Exercise details> Print the line that has "アジア…ラッシー15m" in it, then every remaining line of the data, exactly and without anything extra.

Supplied entries>
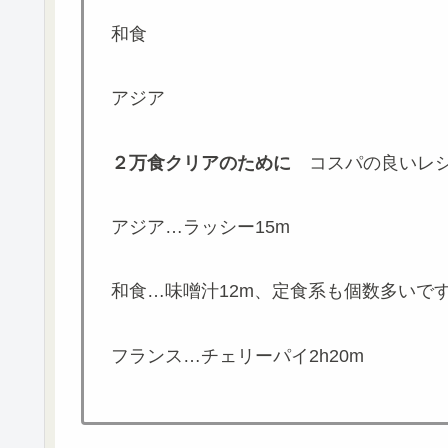
和食
アジア
２万食クリアのために
コスパの良いレシ
アジア…ラッシー15m
和食…味噌汁12m、定食系も個数多いで
フランス…チェリーパイ2h20m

Solution>
アジア…ラッシー15m
和食…味噌汁12m、定食系も個数多いで
フランス…チェリーパイ2h20m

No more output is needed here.